なお、引用例記載の流下延伸紡糸法には、第一浴中のドラフトをどのように規制するかについて全く考慮が払われていないから、引用例に示された実施例について実際のドラフトを算出することは、本来意味のないことであるが、かりに引用例の第一図および第二図を手がかりとして、グラフBに従つて、そのドラフトを推算すると、第一図のドラフトは三五・四であり、また、第二図のドラフトも二二・二五であり、さらに、漏斗を用いる流下延伸方式の実施例2のドラフトは、二五・八である。以上のように、引用例記載のドラフトは、本願発明の限界ドラフトを遙かに上回るものである。

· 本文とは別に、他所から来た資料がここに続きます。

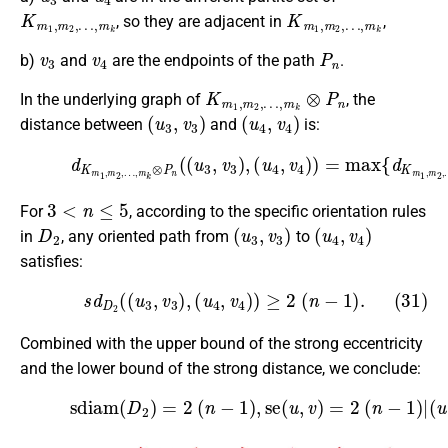
K
…
m
,
m
1
k
,
m
2
,
K
…
m
,
m
1
k
,
m
2
,
, so they are adjacent in
,
v
3
v
4
P
n
b)
and
are the endpoints of the path
.
K
…
m
,
m
1
k
,
m
⊗
P
2
,
n
In the underlying graph of
, the
(
u
3
,
v
3
)
(
u
4
,
v
4
)
distance between
and
is:
…
(30)
,
m
k
(
d
(
u
u
K
4
3
m
,
,
v
u
1
4
4
,
)
)
m
)
,
=
d
2
max
P
,
…
n
,
m
(
{
v
d
3
k
K
⊗
,
v
m
4
P
)
1
n
}
,
=
(
m
(
2
u
2
3
(
,
n
,
v
−
3
1
)
)
,
.
3
<
n
≤
5
For
, according to the specific orientation rules
D
2
(
u
3
,
v
3
)
(
u
4
,
v
4
)
in
, any oriented path from
to
satisfies:
(31)
s
d
D
2
(
(
u
3
,
v
3
)
,
(
u
4
,
v
4
)
)
≥
2
(
n
−
1
)
.
Combined with the upper bound of the strong eccentricity
and the lower bound of the strong distance, we conclude:
(32)
sdiam
(
D
2
(
)
u
=
,
2
v
)
(
∈
n
V
−
1
(
D
)
,
2
se
)
.
(
u
,
v
)
=
2
(
n
−
1
)
|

(二) 本願発明は、凝固浴の流速を糸条速度の四〇ないし一三〇%の範囲とすることを要件としているので、引用例における凝固浴の流速と糸条速度との関係を検討すると、引用例には、「これらの場合、浴の流速を紡糸口金の出口においてはビスコースの紡糸孔を射出する流速と等しくするか或はこれより稍大とする。」と記載されているのみであつて、第一ゴデツト(第一捲取ローラー)における糸条の紡糸速度(捲取速度)と漏斗中における浴の流速との関係については、なんらの記載も見当たらない。 なお、この場合にも、引用例の第一図および第二図を手がかりとして右の関係を推算すると、浴の流速の最も大である漏斗出口を基準にしたとしても、第一図における浴の流速の糸条速度に対する割合は、一一・三~一三・五五%であり、また、第二図における浴の流速の糸条速度に対する割合も、一八~二二・四五%であり、引用例は、凝固浴の流速と糸条速度との関係を如何に規制するかについて、なんらの考慮をも払つていないのみならず、その実施例を採り上げて検討した結果も、本願発明の要件と全く異なる条件が用いられているのである。
第三 被告の答弁
被告指定代理人は、請求の原因に対する答弁として、原告の主張事実は、すべて認めると述べた。